**Collected data**

·····

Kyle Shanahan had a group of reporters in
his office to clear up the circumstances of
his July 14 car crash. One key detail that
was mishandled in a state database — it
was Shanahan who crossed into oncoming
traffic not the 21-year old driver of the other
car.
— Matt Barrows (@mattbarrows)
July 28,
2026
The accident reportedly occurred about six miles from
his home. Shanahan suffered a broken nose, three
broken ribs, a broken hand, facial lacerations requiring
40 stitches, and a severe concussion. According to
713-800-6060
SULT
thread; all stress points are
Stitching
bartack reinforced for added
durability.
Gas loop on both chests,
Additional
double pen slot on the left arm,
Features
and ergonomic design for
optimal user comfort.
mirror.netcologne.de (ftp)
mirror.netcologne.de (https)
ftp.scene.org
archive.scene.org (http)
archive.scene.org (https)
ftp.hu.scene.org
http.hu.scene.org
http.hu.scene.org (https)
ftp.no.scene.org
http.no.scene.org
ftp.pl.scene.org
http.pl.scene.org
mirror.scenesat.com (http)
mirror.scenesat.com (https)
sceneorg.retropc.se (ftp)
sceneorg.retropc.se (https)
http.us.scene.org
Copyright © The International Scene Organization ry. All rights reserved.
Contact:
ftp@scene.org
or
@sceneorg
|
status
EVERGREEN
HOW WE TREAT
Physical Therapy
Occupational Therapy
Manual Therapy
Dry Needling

·····

**PROBLEM TO SOLVE**
Which lines in the data above contain "Therapy"? Show each one.

**FINISHED EXERCISE**
Physical Therapy
Occupational Therapy
Manual Therapy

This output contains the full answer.